Strona główna » Aktualności » Ranieri grozi, że powie zbyt wiele
Ranieri grozi, że powie zbyt wiele
Claudio Ranieri (na zdjęciu), były trener Juventusu, wdał się w polemikę z szefostwem Bianconerich. Szkoleniowiec Romy powiedział ostatnio, że gdyby tylko chciał, odsłoniłby parę “pikantnych” szczegółów dotyczących zeszłego sezonu w Juve i współpracy z kierownictwem klubu.
Wszystko zaczęło się od wywiadu, w którym Ranieri wypowiedział się na temat nieudanej przeprowadzki Stankovića do Juventusu. Ranieri przyznał, że chciał sprowadzić go do Turynu, ale że weto postawili kibice Starej Damy, których zdanie – niepotrzebnie, zdaniem Ranieriego – wzięli pod uwagę szefowie klubu i nie zgodzili się na ten transfer. Włoch powiedział, że patrząc na grę piłkarza w obecnym sezonie można stwierdzić, że dzisiaj w Juventusie czyniłby on cuda. Po tej wypowiedzi w obronie decyzji klubu i kibiców stanął Jean-Claude Blanc, który zaapelował do Ranieriego o to, by ten przynajmniej z czystego szacunku nie wypowiadał się na temat spraw klubowych Juventusu i jego kibiców oraz skupił się na pracy w Romie.

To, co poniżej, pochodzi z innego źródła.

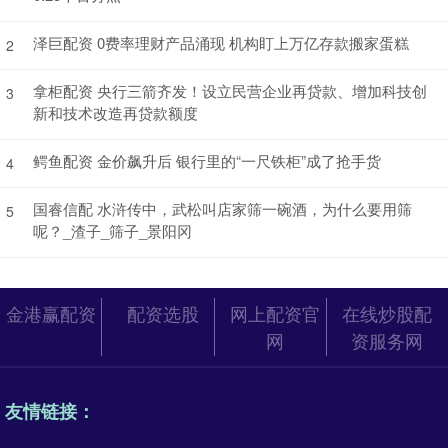
泽巨配资 0费率理财产品涌现 机构盯上万亿存款搬家蛋糕
2
拿柜配资 央行三箭齐发！设立民营企业再贷款、增加科技创
3
新和技术改造再贷款额度
鳄鱼配资 金价飙升后 银行里的“一尺铁柜”成了抢手货
4
国睿信配 水浒传中，武松叫店家筛一碗酒，为什么要用筛
5
呢？_渣子_筛子_景阳冈
金港赢配资
配资选股
网上配资官
在线炒股配
网
资服务网
友情链接：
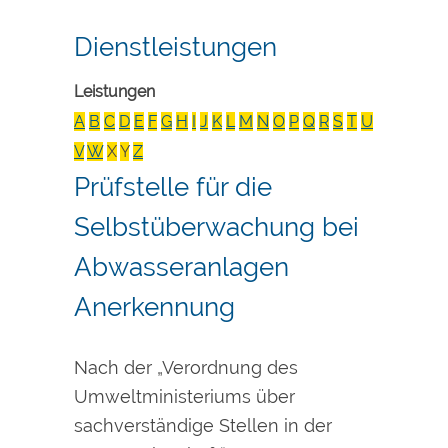
Dienstleistungen
Leistungen
A
B
C
D
E
F
G
H
I
J
K
L
M
N
O
P
Q
R
S
T
U
V
W
X
Y
Z
Prüfstelle für die
Selbstüberwachung bei
Abwasseranlagen
Anerkennung
Nach der „Verordnung des
Umweltministeriums über
sachverständige Stellen in der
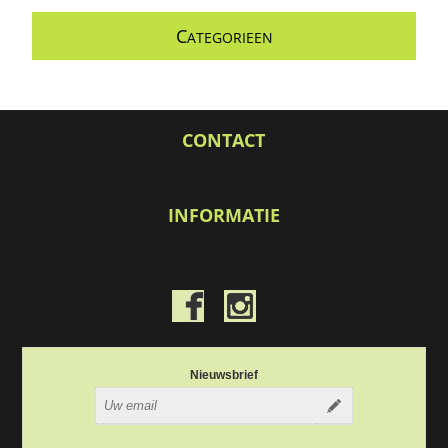
C
ATEGORIEEN
CONTACT
INFORMATIE
Nieuwsbrief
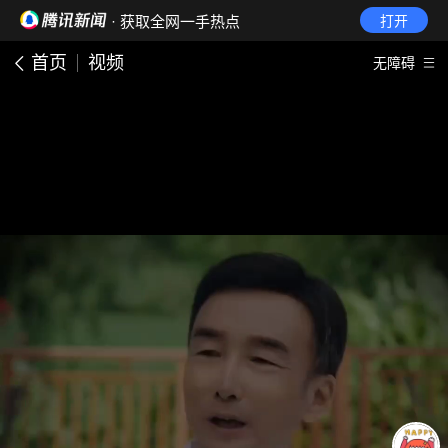
· 获取全网一手热点
打开
首页
视频
无障碍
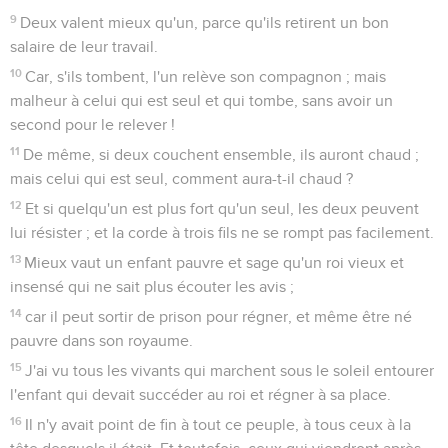
9
Deux valent mieux qu'un, parce qu'ils retirent un bon
salaire de leur travail.
10
Car, s'ils tombent, l'un relève son compagnon ; mais
malheur à celui qui est seul et qui tombe, sans avoir un
second pour le relever !
11
De même, si deux couchent ensemble, ils auront chaud ;
mais celui qui est seul, comment aura-t-il chaud ?
12
Et si quelqu'un est plus fort qu'un seul, les deux peuvent
lui résister ; et la corde à trois fils ne se rompt pas facilement.
13
Mieux vaut un enfant pauvre et sage qu'un roi vieux et
insensé qui ne sait plus écouter les avis ;
14
car il peut sortir de prison pour régner, et même être né
pauvre dans son royaume.
15
J'ai vu tous les vivants qui marchent sous le soleil entourer
l'enfant qui devait succéder au roi et régner à sa place.
16
Il n'y avait point de fin à tout ce peuple, à tous ceux à la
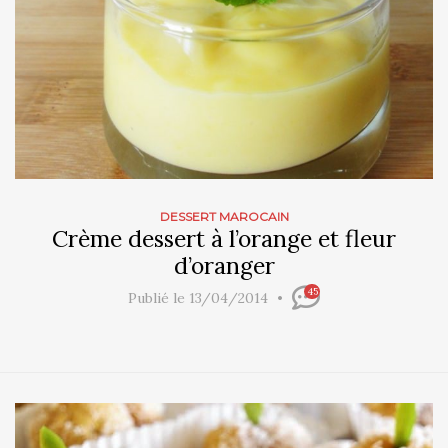
DESSERT MAROCAIN
Crème dessert à l’orange et fleur
d’oranger
45
Publié le 13/04/2014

Na to z kolei odpowiedział Ranieri, który ostatnio stwierdził, że “Blanc powinien się uspokoić“. Dlaczego? “Osobiście miałbym do opowiedzenia wiele ciekawych szczegółów na temat zeszłego sezonu w Juventusie i gdybym tylko chciał, odsłoniłbym je” – zapowiedział Włoch. Czy to początek kolejnej bitwy na słowa, tym razem nie z Mourinho, a z Ranierim?